The economic survey for the year 2020 genuinely reflected on the grim state of Indian economy, starting with a warning of how the GDP growth for the year is predicted to slip no less than by 5 percent. However, it was also speculated that the growth rate will again be rising upwards by 6-6.5% during the financial year of 2020-21. Here’s a look at the budget 2020 to figure out the various factors that will substantially help reverting growth standards for the real estate sector.
The Indian Budget, besides being a plan for the income and expenditure of Central Government is also seemingly the biggest opportunity for financial policymaking. The 2020 budget is certainly no different. Mostly, the goals are all long term ones while one might have to endure a little bit of pain for a short period. The allocation for the social sector is on the rise; starting with a 12,300 crore allocated for Swach Bharat Mission. The Honourable Finance Minister Nirmala Sitharaman commented on the allocation saying that the Government is determined to bring about massive betterment in the area across waste collection and segregation as well as the processing of sources for the same.
In terms of real estate, Pradhan Mantri Awas Yojana has been allocated Rs 27,500 crore which is a sharp increase by a rate of 8.5 percent to what it was the previous year. Jal Jeevan Mission which aimed to improve the water supply and maintenance for household needs is looking to promote activities like desalination, water harvesting and recharging of all existing sources. The same has received a total of Rs.3.6 lakh crore for 2020-21 along with Rs 11,500 crore additionally.
The Clean Air Policy has also received a total allocation of Rs 4,400 crore and the focus is on all cities that have more than 1 million population. The Clean Air Policy is looked at bettering the situation of deteriorating air quality across major cities of India which in turn shall enhance the very quality of living and the liveability index in particular.
In her budget announcing for the year 2020-21, the honourable Finance Minister Nirmala Sitharaman has extended a total of INR 1.5 lakhs of benefit in any interest that is paid towards affordable housing loans by more than a year, i.e. March 2021. Additionally, the Union Budget has offered a tax holiday for one more year to all developers working on affordable housing projects. In her announcing, she said that the Union Ministry in its attempt to realise the goal of “Housing for All” is willing to extend the date of all loan sanctions for who wishes to avail the deduction anytime by March 2021. The 2020 Budget also continues on last year’s deductions lab for up to Rs 1.5 lakh on any interest that is paid for loans for a property that’s valued up to INR 45 lakhs. The total deduction that one can avail is no less than 3.5 lakh. A metropolitan city like Kolkata has witnessed a slew of high rises and top-class residential projects across a range of 2BHK and 3BHk apartment. Especially, flats in North Kolkata, where one gets to enjoy the best in class amenities, a safe neighbourhood as well as great connectivity for daily chores of life.

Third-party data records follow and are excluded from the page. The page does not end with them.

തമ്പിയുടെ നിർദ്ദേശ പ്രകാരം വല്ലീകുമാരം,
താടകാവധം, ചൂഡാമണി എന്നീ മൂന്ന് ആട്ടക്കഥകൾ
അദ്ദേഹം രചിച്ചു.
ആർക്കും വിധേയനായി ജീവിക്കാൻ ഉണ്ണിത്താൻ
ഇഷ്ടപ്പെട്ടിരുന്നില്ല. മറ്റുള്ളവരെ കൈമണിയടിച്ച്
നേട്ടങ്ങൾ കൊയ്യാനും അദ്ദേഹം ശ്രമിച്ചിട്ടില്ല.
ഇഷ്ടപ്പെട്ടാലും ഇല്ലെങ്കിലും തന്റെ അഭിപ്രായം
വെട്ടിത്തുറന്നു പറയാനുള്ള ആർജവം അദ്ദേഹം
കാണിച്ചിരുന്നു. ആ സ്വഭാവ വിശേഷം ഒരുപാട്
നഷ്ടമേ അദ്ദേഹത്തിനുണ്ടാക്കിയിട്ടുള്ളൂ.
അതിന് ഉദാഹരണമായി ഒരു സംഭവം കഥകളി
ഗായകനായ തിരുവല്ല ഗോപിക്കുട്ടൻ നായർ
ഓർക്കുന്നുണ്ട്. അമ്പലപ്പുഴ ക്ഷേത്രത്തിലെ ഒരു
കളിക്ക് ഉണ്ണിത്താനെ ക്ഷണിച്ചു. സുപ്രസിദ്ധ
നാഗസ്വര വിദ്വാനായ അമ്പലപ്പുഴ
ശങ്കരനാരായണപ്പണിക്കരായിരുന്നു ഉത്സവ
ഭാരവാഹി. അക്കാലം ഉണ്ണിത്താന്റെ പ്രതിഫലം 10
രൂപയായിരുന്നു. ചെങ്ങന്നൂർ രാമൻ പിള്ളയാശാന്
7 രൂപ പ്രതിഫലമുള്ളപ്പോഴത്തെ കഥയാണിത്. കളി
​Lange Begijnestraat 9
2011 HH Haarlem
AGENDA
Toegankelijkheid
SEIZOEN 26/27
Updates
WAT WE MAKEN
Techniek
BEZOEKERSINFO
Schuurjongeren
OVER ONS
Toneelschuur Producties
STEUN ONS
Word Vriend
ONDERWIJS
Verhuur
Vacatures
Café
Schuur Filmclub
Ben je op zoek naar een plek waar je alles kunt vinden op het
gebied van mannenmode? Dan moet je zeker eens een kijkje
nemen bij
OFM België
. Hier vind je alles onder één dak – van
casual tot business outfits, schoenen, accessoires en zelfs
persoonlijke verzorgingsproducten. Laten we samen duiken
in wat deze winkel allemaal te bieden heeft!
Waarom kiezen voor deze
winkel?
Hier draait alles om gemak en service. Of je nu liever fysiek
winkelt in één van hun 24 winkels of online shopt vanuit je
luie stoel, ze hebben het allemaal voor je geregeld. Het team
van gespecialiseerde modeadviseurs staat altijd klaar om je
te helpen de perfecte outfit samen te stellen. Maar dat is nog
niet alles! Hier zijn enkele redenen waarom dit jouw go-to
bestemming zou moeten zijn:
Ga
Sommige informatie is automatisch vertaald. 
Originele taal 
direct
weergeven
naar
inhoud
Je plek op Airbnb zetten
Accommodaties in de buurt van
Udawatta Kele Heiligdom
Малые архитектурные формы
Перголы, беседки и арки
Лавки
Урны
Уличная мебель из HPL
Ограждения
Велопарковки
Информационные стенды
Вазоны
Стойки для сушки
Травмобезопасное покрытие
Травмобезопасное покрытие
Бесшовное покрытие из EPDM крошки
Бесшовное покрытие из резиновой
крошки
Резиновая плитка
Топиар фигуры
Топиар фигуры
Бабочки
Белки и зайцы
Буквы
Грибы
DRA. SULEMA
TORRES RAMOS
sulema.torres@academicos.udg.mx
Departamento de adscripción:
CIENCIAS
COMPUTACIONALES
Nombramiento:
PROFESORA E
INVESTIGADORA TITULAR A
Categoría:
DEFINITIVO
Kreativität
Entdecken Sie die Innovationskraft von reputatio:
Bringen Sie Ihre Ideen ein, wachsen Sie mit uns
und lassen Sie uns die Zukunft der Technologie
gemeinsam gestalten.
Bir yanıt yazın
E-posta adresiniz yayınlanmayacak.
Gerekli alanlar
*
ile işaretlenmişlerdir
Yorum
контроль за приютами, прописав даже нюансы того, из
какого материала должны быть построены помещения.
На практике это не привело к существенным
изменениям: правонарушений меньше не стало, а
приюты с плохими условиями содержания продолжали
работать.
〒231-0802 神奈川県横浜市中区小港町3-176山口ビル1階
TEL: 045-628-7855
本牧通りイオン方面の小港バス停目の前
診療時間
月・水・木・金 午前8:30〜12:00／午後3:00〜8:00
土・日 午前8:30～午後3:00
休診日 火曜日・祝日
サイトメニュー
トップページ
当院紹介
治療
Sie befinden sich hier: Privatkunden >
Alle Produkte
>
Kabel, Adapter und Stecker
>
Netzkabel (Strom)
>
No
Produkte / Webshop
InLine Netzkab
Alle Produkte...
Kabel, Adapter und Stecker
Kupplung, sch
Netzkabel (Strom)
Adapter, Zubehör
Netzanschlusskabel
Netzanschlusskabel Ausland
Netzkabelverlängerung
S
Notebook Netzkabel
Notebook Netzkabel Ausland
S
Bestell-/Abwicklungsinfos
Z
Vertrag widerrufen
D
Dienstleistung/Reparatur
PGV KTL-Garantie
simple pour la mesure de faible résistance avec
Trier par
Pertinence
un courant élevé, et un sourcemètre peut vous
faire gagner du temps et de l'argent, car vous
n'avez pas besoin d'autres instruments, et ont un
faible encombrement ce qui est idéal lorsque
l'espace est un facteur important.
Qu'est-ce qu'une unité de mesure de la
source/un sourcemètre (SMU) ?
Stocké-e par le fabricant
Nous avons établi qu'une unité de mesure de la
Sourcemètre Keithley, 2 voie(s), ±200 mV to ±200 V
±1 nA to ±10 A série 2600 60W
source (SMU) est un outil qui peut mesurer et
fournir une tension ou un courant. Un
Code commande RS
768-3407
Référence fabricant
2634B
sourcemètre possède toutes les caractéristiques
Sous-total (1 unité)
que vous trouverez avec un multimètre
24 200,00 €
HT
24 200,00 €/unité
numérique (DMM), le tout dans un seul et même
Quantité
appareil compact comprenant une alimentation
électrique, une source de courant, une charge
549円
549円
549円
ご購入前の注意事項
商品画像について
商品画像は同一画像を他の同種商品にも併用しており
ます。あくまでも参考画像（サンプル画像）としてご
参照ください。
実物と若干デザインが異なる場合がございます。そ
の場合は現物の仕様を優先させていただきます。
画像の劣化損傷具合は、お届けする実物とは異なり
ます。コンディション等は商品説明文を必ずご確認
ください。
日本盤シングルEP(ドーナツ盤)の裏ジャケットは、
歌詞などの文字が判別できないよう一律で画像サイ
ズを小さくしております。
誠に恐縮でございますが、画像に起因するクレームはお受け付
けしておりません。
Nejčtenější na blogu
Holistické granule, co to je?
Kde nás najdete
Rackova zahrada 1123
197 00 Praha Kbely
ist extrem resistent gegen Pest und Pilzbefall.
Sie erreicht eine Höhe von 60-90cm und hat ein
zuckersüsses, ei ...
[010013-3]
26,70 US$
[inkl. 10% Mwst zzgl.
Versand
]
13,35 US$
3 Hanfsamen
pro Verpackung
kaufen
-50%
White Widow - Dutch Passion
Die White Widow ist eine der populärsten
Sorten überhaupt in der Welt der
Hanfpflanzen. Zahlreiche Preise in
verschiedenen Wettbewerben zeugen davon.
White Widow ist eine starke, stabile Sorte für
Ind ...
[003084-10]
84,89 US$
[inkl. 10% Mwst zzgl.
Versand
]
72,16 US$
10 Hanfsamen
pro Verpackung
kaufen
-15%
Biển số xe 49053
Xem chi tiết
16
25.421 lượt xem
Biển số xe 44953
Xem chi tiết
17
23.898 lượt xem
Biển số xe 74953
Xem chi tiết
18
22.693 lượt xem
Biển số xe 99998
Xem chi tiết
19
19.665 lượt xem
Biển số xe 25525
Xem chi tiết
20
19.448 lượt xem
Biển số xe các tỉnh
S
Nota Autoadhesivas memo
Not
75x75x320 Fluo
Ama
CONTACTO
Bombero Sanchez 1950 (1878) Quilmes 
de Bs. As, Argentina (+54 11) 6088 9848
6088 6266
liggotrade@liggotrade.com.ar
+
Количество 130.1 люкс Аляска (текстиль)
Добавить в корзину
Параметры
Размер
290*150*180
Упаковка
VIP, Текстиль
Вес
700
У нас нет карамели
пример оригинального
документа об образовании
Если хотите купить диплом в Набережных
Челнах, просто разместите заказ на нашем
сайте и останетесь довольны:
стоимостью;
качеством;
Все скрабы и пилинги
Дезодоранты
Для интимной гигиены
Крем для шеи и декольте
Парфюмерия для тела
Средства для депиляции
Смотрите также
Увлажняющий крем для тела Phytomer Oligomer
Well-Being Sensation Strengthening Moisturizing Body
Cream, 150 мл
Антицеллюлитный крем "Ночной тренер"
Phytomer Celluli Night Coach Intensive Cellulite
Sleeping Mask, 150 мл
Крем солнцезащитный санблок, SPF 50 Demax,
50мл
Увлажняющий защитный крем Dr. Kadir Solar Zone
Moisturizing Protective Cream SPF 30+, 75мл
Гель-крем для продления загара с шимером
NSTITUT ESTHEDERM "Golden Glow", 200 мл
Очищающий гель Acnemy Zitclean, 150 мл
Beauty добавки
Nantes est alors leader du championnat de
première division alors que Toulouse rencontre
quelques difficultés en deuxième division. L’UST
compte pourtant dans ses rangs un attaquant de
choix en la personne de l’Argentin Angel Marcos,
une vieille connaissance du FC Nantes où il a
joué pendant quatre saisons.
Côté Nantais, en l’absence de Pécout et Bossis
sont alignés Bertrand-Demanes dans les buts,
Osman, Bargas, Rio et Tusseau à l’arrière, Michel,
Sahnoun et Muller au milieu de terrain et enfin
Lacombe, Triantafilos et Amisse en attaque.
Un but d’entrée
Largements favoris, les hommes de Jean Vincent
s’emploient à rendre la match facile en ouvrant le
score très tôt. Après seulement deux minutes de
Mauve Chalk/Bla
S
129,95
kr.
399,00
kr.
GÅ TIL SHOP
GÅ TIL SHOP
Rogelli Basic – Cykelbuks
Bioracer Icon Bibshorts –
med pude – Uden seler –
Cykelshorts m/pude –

The Finance Minister in 2020 Budget has proposed a fiscal deficit of 3.5 percent which does imply that the Government will be looking at no large scale borrowings from now on. In other words, there will be direct pressure on the interest rates to shoot up. Furthermore, any stable low-interest-rate policy will also function to offer maximum benefit for property buyers and also for buying consuming durables on loans. Moreover, the other areas where Budget 2020 brings in good news include the following:
By all means, the Union Budget of 2020 has gone ahead with allocation of large sum towards social and infrastructure sector with a focus to enhance one’s life, living conditions, confidence as well earning an opportunity to invest more in fixed assets. Hopefully, such implications shall usher in a befitting phase to help reverse the path for optimum and positive economic growth.